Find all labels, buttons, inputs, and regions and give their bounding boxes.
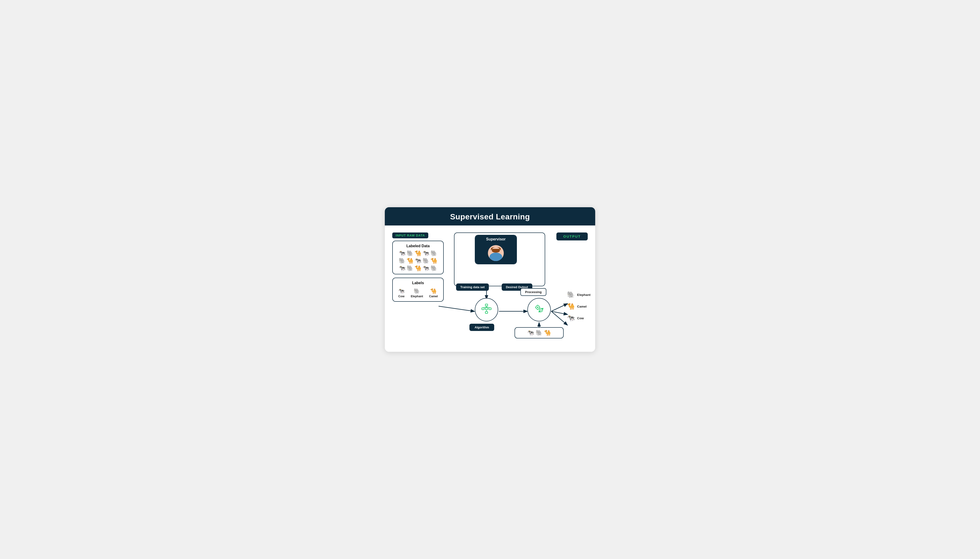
processing-label: Processing	[520, 288, 546, 296]
animal-3: 🐄	[422, 250, 429, 256]
svg-line-5	[551, 311, 567, 314]
animal-8: 🐘	[422, 258, 429, 264]
svg-line-6	[551, 311, 567, 325]
animal-12: 🐪	[414, 265, 421, 271]
labeled-data-title: Labeled Data	[395, 244, 441, 248]
svg-rect-11	[485, 311, 488, 313]
test-cow: 🐄	[527, 329, 534, 336]
camel-label: Camel	[429, 295, 438, 298]
animal-0: 🐄	[399, 250, 406, 256]
labels-row: 🐄 Cow 🐘 Elephant 🐪 Camel	[395, 287, 441, 299]
animal-7: 🐄	[414, 258, 421, 264]
elephant-label: Elephant	[411, 295, 423, 298]
animal-9: 🐪	[431, 258, 437, 264]
output-cow: 🐄 Cow	[567, 314, 591, 322]
animal-5: 🐘	[399, 258, 406, 264]
svg-rect-9	[485, 308, 488, 310]
animal-6: 🐪	[406, 258, 414, 264]
test-elephant: 🐘	[536, 329, 543, 336]
labels-box: Labels 🐄 Cow 🐘 Elephant 🐪 Camel	[392, 278, 444, 302]
svg-rect-10	[489, 308, 491, 310]
output-elephant: 🐘 Elephant	[567, 291, 591, 298]
svg-rect-7	[485, 304, 488, 306]
svg-point-19	[541, 310, 542, 311]
diagram-container: Supervised Learning	[385, 207, 595, 352]
processing-circle	[527, 298, 551, 321]
main-content: INPUT RAW DATA Labeled Data 🐄 🐘 🐪 🐄 🐘 🐘 …	[385, 225, 595, 352]
animal-11: 🐘	[406, 265, 414, 271]
main-title: Supervised Learning	[385, 207, 595, 225]
svg-line-4	[551, 304, 567, 311]
animals-grid: 🐄 🐘 🐪 🐄 🐘 🐘 🐪 🐄 🐘 🐪 🐄 🐘 🐪 🐄 🐘	[395, 250, 441, 271]
avatar-circle	[488, 245, 504, 261]
supervisor-box: Supervisor	[475, 235, 517, 264]
animal-10: 🐄	[399, 265, 406, 271]
avatar-body	[490, 253, 502, 261]
output-elephant-emoji: 🐘	[567, 291, 575, 298]
cow-emoji: 🐄	[398, 288, 405, 294]
animal-13: 🐄	[422, 265, 429, 271]
animal-1: 🐘	[406, 250, 414, 256]
output-cow-label: Cow	[577, 316, 584, 320]
output-items: 🐘 Elephant 🐪 Camel 🐄 Cow	[567, 291, 591, 322]
output-camel-emoji: 🐪	[567, 303, 575, 310]
input-raw-data-label: INPUT RAW DATA	[392, 233, 428, 238]
supervisor-avatar	[475, 243, 516, 264]
left-column: INPUT RAW DATA Labeled Data 🐄 🐘 🐪 🐄 🐘 🐘 …	[392, 233, 444, 305]
algorithm-circle	[475, 298, 498, 321]
camel-emoji: 🐪	[430, 288, 437, 294]
elephant-emoji: 🐘	[414, 288, 420, 294]
svg-rect-8	[482, 308, 484, 310]
processing-icon	[533, 303, 545, 317]
output-text: OUTPUT	[563, 234, 581, 238]
animal-4: 🐘	[431, 250, 437, 256]
svg-point-17	[537, 307, 538, 308]
algorithm-label: Algorithm	[469, 324, 494, 331]
label-camel: 🐪 Camel	[429, 288, 438, 298]
avatar-beard	[492, 249, 500, 253]
labels-title: Labels	[395, 281, 441, 285]
animal-2: 🐪	[414, 250, 421, 256]
labeled-data-box: Labeled Data 🐄 🐘 🐪 🐄 🐘 🐘 🐪 🐄 🐘 🐪 🐄 🐘 🐪	[392, 241, 444, 275]
cow-label: Cow	[398, 295, 404, 298]
output-camel-label: Camel	[577, 305, 587, 308]
output-cow-emoji: 🐄	[567, 314, 575, 322]
training-label: Training data set	[456, 283, 489, 291]
svg-line-0	[439, 306, 474, 311]
algorithm-icon	[481, 303, 492, 316]
output-elephant-label: Elephant	[577, 293, 591, 296]
output-camel: 🐪 Camel	[567, 303, 591, 310]
label-elephant: 🐘 Elephant	[411, 288, 423, 298]
label-cow: 🐄 Cow	[398, 288, 405, 298]
output-section-label: OUTPUT	[556, 233, 588, 240]
supervisor-title: Supervisor	[475, 235, 516, 243]
animal-14: 🐘	[431, 265, 437, 271]
test-camel: 🐪	[544, 329, 551, 336]
test-data-box: 🐄 🐘 🐪	[515, 327, 564, 339]
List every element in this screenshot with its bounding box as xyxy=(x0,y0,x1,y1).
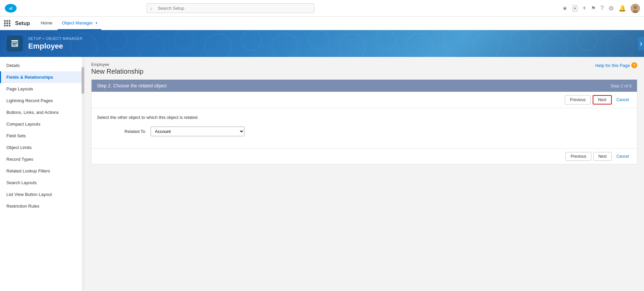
step-description: Select the other object to which this ob… xyxy=(97,115,632,120)
related-to-control: Account Contact Lead Opportunity Case Ca… xyxy=(151,127,245,136)
nav-item-home[interactable]: Home xyxy=(37,17,56,30)
header-text: SETUP > OBJECT MANAGER Employee xyxy=(28,37,83,51)
sidebar-scrollbar xyxy=(82,57,84,291)
sidebar-item-field-sets[interactable]: Field Sets xyxy=(0,130,84,142)
sidebar-item-search-layouts[interactable]: Search Layouts xyxy=(0,177,84,189)
object-icon xyxy=(7,35,23,52)
step-title: Step 2. Choose the related object xyxy=(97,83,167,88)
search-container: ⌕ xyxy=(147,3,314,13)
search-icon: ⌕ xyxy=(150,6,152,11)
page-title: Employee xyxy=(28,42,83,51)
sidebar-item-fields-relationships[interactable]: Fields & Relationships xyxy=(0,71,84,83)
new-relationship-title: New Relationship xyxy=(91,68,144,75)
sidebar-item-restriction-rules[interactable]: Restriction Rules xyxy=(0,200,84,212)
main-content: Details Fields & Relationships Page Layo… xyxy=(0,57,644,291)
breadcrumb-object-manager[interactable]: OBJECT MANAGER xyxy=(46,37,83,41)
top-nav-actions: ★ ▾ + ⚑ ? ⚙ 🔔 xyxy=(562,4,640,13)
add-icon[interactable]: + xyxy=(582,4,586,12)
secondary-navigation: Setup Home Object Manager ▾ xyxy=(0,17,644,30)
svg-text:sf: sf xyxy=(9,6,12,10)
page-header-left: Employee New Relationship xyxy=(91,62,144,75)
help-link[interactable]: Help for this Page ? xyxy=(595,62,637,68)
dropdown-icon[interactable]: ▾ xyxy=(572,5,578,12)
collapse-button[interactable]: ❯ xyxy=(638,37,644,50)
bell-icon[interactable]: 🔔 xyxy=(619,5,626,12)
sidebar-item-list-view-button-layout[interactable]: List View Button Layout xyxy=(0,189,84,200)
sidebar-item-page-layouts[interactable]: Page Layouts xyxy=(0,83,84,95)
nav-item-object-manager[interactable]: Object Manager ▾ xyxy=(58,17,101,30)
step-number: Step 2 of 6 xyxy=(610,83,632,88)
previous-button-top[interactable]: Previous xyxy=(565,95,591,104)
app-launcher-icon[interactable] xyxy=(4,20,10,26)
related-to-select[interactable]: Account Contact Lead Opportunity Case Ca… xyxy=(151,127,245,136)
star-icon[interactable]: ★ xyxy=(562,5,568,12)
cancel-button-bottom[interactable]: Cancel xyxy=(614,152,632,161)
related-to-row: Related To Account Contact Lead Opportun… xyxy=(97,127,632,136)
help-icon-badge: ? xyxy=(631,62,637,68)
search-input[interactable] xyxy=(147,3,314,13)
sidebar-item-details[interactable]: Details xyxy=(0,60,84,71)
step-body: Select the other object to which this ob… xyxy=(92,108,637,148)
sidebar-item-compact-layouts[interactable]: Compact Layouts xyxy=(0,118,84,130)
top-navigation: sf ⌕ ★ ▾ + ⚑ ? ⚙ 🔔 xyxy=(0,0,644,17)
object-label: Employee xyxy=(91,62,144,67)
settings-icon[interactable]: ⚙ xyxy=(608,5,614,12)
header-banner: SETUP > OBJECT MANAGER Employee ❯ xyxy=(0,30,644,57)
step-header: Step 2. Choose the related object Step 2… xyxy=(92,80,637,92)
svg-rect-8 xyxy=(12,45,16,45)
previous-button-bottom[interactable]: Previous xyxy=(566,152,591,161)
step-footer-actions: Previous Next Cancel xyxy=(92,148,637,164)
step-panel: Step 2. Choose the related object Step 2… xyxy=(91,79,637,164)
step-top-actions: Previous Next Cancel xyxy=(92,92,637,108)
next-button-top[interactable]: Next xyxy=(593,95,612,104)
sidebar-scrollbar-thumb xyxy=(82,67,84,94)
sidebar-item-buttons-links-actions[interactable]: Buttons, Links, and Actions xyxy=(0,106,84,118)
avatar[interactable] xyxy=(631,4,640,13)
flag-icon[interactable]: ⚑ xyxy=(591,5,596,11)
salesforce-logo[interactable]: sf xyxy=(4,4,17,13)
related-to-label: Related To xyxy=(97,129,151,134)
sidebar: Details Fields & Relationships Page Layo… xyxy=(0,57,85,291)
page-header: Employee New Relationship Help for this … xyxy=(91,62,637,75)
sidebar-item-record-types[interactable]: Record Types xyxy=(0,153,84,165)
content-area: Employee New Relationship Help for this … xyxy=(85,57,644,291)
svg-rect-7 xyxy=(12,43,17,44)
help-icon[interactable]: ? xyxy=(600,5,604,12)
sidebar-item-related-lookup-filters[interactable]: Related Lookup Filters xyxy=(0,165,84,177)
app-name: Setup xyxy=(15,20,30,26)
breadcrumb: SETUP > OBJECT MANAGER xyxy=(28,37,83,41)
sidebar-item-object-limits[interactable]: Object Limits xyxy=(0,142,84,153)
breadcrumb-setup[interactable]: SETUP xyxy=(28,37,41,41)
svg-point-3 xyxy=(634,6,637,9)
svg-rect-5 xyxy=(11,40,18,42)
next-button-bottom[interactable]: Next xyxy=(593,152,612,161)
cancel-button-top[interactable]: Cancel xyxy=(614,95,632,104)
chevron-down-icon: ▾ xyxy=(96,21,97,25)
sidebar-nav: Details Fields & Relationships Page Layo… xyxy=(0,57,84,215)
sidebar-item-lightning-record-pages[interactable]: Lightning Record Pages xyxy=(0,95,84,106)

Exercise directions: Your reply should contain only the number of lines in the entries above with the word "emoji".

Exercise response: 6